Now that Twilight is heading for the movie screens, maybe Stephenie Meyer will indeed become the next JK Rowling as predicted.
More and more blue-chip companies and brands are dipping their legs into the social media water (as opposed to merely their toes!).
Fantastic to see!
In recent times I've been busy compiling a list of examples of corporates who are getting involved with blogging, Twitter, Facebook, Second Life et al; it's still very much a work in progress but in the meantime, check this out -- ex-Forrester analyst Peter Kim has put together an A-Z List of Social Media Marketing Examples which is definitely well worth bookmarking.
It's a solid if not eclectic list with some interesting examples, ranging from the well-documented successstories through to some companies that are attempting to use social media in innovative ways.
Corporate Twitterforays overall tend to be a little naff although some brands, with a little effort, have potential while Forrester and Wholefoods are making great inroads in this space.
There are also several examples of consumer'backlash' social media executions - what can happen if an angry group of consumers turns against your brand.
All in all, Peter Kim's list is definitely worth spending some time on if you're interested in a broad overview of what's happening in social media from a corporate and brand perspective.
There's no doubt the corporate world globally takes itself waaay too seriously.
There's also no doubt that such conservatism often manifests itself in a company's marketing and corporate communications.

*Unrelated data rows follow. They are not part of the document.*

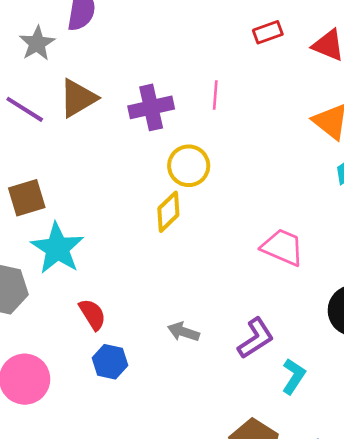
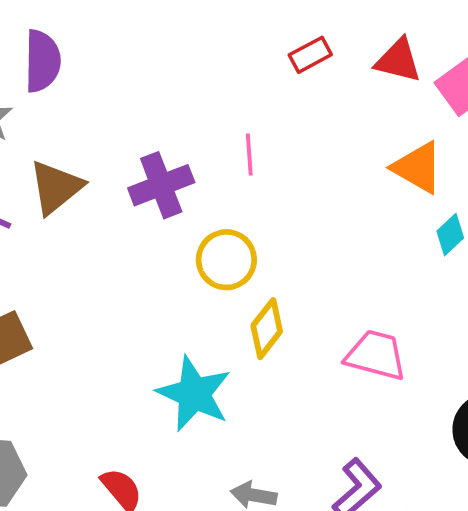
yellow diamond: (168, 212) -> (267, 329), moved
cyan star: (57, 248) -> (194, 394), moved

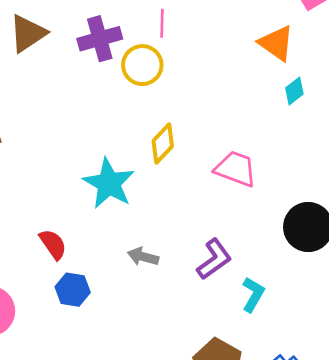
yellow circle: (226, 260) -> (142, 65), moved

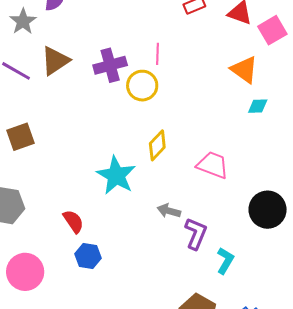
cyan diamond: (294, 91) -> (258, 106), turned 35
gray arrow: (143, 257) -> (169, 211), moved
purple L-shape: (214, 259) -> (196, 234), turned -32

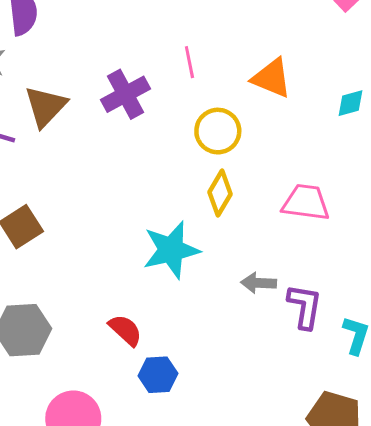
orange triangle: (244, 70) -> (272, 78), moved
yellow circle: (142, 86) -> (218, 131), moved
cyan star: (116, 175) -> (171, 250), turned -30

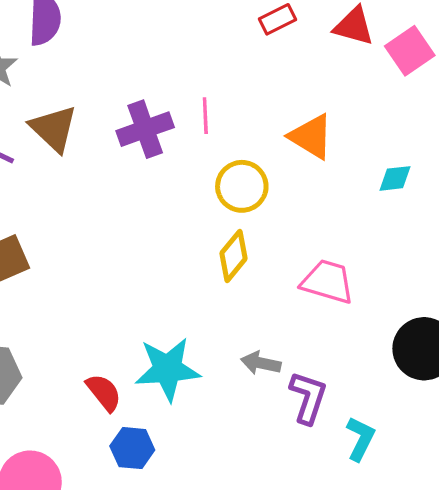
pink line: (189, 62) -> (205, 116), moved
brown triangle: (46, 106) -> (54, 129), turned -39
cyan star: (171, 250) -> (168, 369), moved

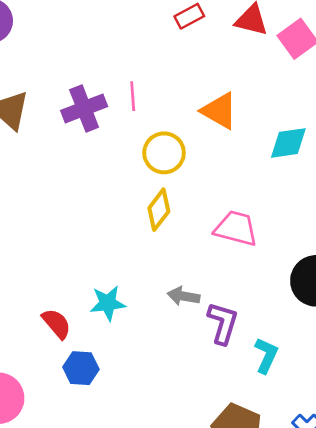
cyan diamond: (395, 178) -> (288, 143), size x1.4
cyan star: (168, 369) -> (108, 303), size x0.7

Okay, so let's check off some common hallmarks of today's corporation:
bland and unoriginal marketing (in the box thinking),
obsession with control of message (top-down approach to communications),
predilection for chest-beating (we are the greatest, you too will love us),
an unwillingness to take risks (in an era where not taking a risk is often the riskiest option),
far too much emphasis on 'vanilla' TV advertising (at the expense of cheaper and more effective marketing communication mediums), etc
...and yet companies still want to stand out from the crowd - I just don't get it.

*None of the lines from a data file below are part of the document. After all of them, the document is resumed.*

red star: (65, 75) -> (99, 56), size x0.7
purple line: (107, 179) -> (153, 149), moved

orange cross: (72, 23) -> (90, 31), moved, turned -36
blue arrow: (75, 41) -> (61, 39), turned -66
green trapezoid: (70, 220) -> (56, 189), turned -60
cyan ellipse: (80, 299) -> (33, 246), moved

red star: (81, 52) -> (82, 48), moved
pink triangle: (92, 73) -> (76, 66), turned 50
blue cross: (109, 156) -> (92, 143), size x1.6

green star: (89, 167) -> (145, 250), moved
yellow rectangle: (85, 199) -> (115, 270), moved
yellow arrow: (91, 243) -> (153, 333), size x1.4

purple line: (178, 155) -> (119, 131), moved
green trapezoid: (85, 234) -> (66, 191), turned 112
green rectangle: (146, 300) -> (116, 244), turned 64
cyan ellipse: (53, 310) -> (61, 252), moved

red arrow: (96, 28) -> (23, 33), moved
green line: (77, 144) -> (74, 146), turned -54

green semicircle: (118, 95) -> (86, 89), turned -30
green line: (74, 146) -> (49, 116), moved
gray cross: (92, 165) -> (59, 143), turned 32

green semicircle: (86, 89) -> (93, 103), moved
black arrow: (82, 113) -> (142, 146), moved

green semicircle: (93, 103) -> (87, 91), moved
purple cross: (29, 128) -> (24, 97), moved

Which leads me to the purpose of this post, and that is to highlight a company that 'gets it' - a company that is not afraid to have a bit of fun, to put itself 'out there'.
I'm speaking of Southwest Airlines, the highly successful US airline (being from Australia, I'm not overly familiar with Southwest so apologies if I state the obvious at any time).

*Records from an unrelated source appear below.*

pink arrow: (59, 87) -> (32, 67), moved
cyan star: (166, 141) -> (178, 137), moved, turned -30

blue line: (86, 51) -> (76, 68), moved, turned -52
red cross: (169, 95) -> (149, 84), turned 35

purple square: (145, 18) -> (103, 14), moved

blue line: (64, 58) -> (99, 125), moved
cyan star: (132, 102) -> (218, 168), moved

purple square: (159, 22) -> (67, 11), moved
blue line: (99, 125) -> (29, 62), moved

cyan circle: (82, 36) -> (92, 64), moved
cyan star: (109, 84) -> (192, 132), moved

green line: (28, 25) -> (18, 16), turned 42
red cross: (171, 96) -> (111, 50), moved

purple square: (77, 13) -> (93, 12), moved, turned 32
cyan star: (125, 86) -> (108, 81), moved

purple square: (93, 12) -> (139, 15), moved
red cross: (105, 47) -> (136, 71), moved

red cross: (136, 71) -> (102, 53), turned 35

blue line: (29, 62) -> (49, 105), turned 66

I've heard over the years that Southwest is a fun and quirky brand and that it's highly popular with its customers, and it's not hard to see why. The fact Southwest has an interesting blog scores a big tick, but that the CEO gets involved and has a bit of fun simply ratchets it up a whole new level.
PHOTO: Southwest CEO Gary Kelly as Gene Simmons from KISS
I recently stumbled upon this post by Southwest Airlines CEO Gary Kelly and was absolutely blown away by this man's willingness to show his quirky side. Put simply, Kelly's personality epitomises the company's brand perfectly, which is a bonus for the company's marketing team you'd imagine.
The upshot of the blog post is that every year, Kelly has a bit of fun with his Halloween costume. On this occasion, he's asking the blogosphere (i.e. his airline's customers) for some suggestions as to which character he may become this year.
At time of writing, the blog post had attracted some 180 comments and Kelly had received some pretty interesting suggestions!
PHOTO: ...and as Edna Turnblad from Hairspray
How many C-level executives at large corporations do we see freely expressing their personalities like Kelly? Unfortunately, not too many and the world is all the poorer for it.
Do I believe that every company should be fun and quirky? Not at all (that would get a little tedious, don't you think?).
But, I do strongly believe the corporate world could learn a lot from Gary Kelly and Southwest Airlines i.e. stay true to your roots and be open and genuine and authentic in everything you do.